At any given time, the operating system has a list of available holes and their sizes and it also keeps track of the pending process queue. If there is no hole large enough to fit a process, the operating system will have to wait until memory is deallocated or skip that process and go down the queue.
There are three commonly used strategies to allocate memory in fixed partition systems. They are first-fit, best-fit and worst-fit. I won't cover them in this article but you can read more here
As more and more processes are added and removed from memory, the memory space gets broken into small pieces. The operating system is unable to allocate memory to a process even though the required memory is available because the memory spaces are not contiguous. This is called external fragmentation.
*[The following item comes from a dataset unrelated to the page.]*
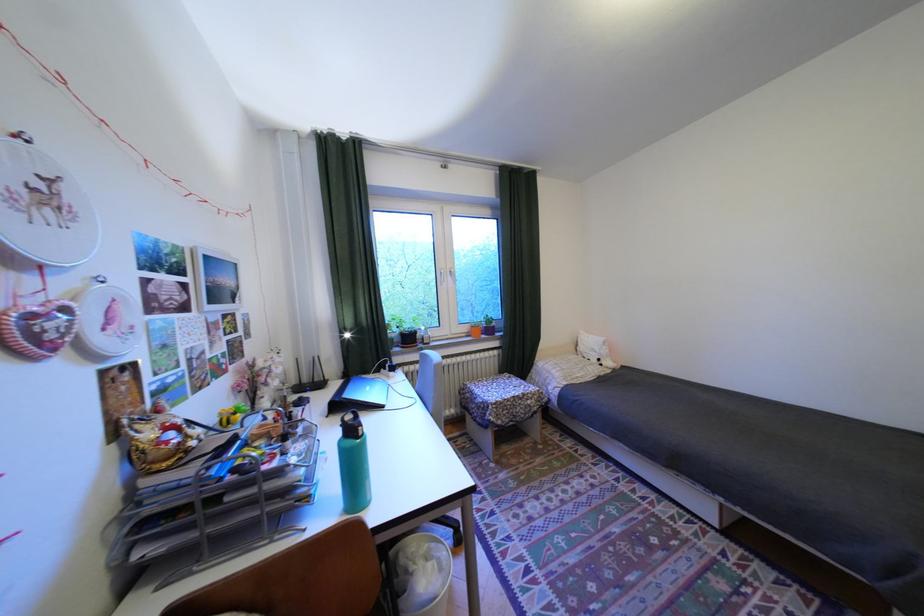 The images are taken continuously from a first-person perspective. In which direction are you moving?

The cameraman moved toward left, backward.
External fragmentation exists when there is enough total memory space to satisfy the requirements of a process but the available memory space is not contigious.
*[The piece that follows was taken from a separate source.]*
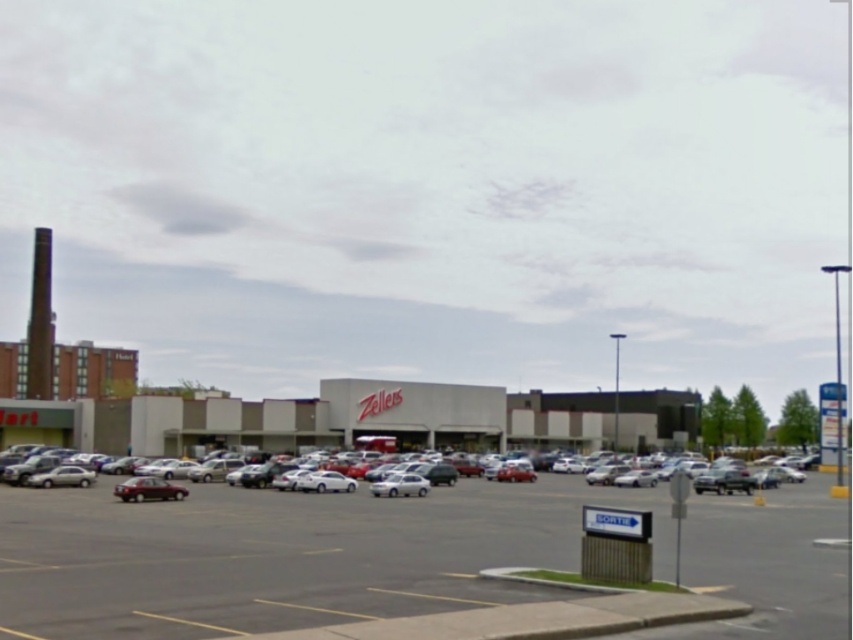 You are a parking attendant and need to guide a customer to their car. They mention they have a shiny silver sedan at center and a white glossy sedan at center. Which one is on the left side?

The white glossy sedan at center is on the left side because the shiny silver sedan at center is to the right of it.

You are a delivery driver who needs to park your truck between the metallic silver cars at center and the shiny silver sedan at center in the parking lot. The truck requires a space of 80 feet to park safely. Is there enough space between them?

The distance between the metallic silver cars at center and the shiny silver sedan at center is 77.63 feet, which is less than the required 80 feet. Therefore, there is not enough space to park the truck safely between them.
The other problem faced by the operating system is of internal fragmentation.
Suppose that a process requires 9998 bytes of memory and a hole of 10000 bytes is available.
If we allocate it the exact amount of memory it requires, it will leave a hole of 2 bytes.
The overhead to keep track of these 2 bytes is greater than the 2 bytes itself.
It makes more sense to allocate the process some extra memory. The extra memory which is unused by the process contributes to internal fragmentation - memory allocated to a partition but unused
Paging is a memory management scheme that enables the memory addresses allocated to a process to be non-contiguous on the physical memory
The basic method for implementing paging is to maintain two address spaces - logical address space and physical address space.
The logical memory is divided into fixed-size blocks called pages. The physical memory is divided into blocks of the same size called frames.
Every address generated by the CPU is divided into two parts: page number (p) and page offset (d).
The page number is used as an index in the page table. The page table contains the base address (p) of each page inside the physical memory. This base address (f) is combined with the page offset (d) to get the physical memory address that is sent to the memory unit.
When using paging, we do not have the problem of external fragmentation. However, internal fragmentation might still be there. If the memory requirements of a process do not coincide with the page size, the last frame might not be completely used.
If process size is independent of the page size, internal fragmentation is expected to be a half-page per process which is not very huge if the page size is small.
The intermediate step introduced may produce extra latency for each operation. For this reason, a translation lookaside buffer is used which is a special cache table which stores the most frequently used addresses.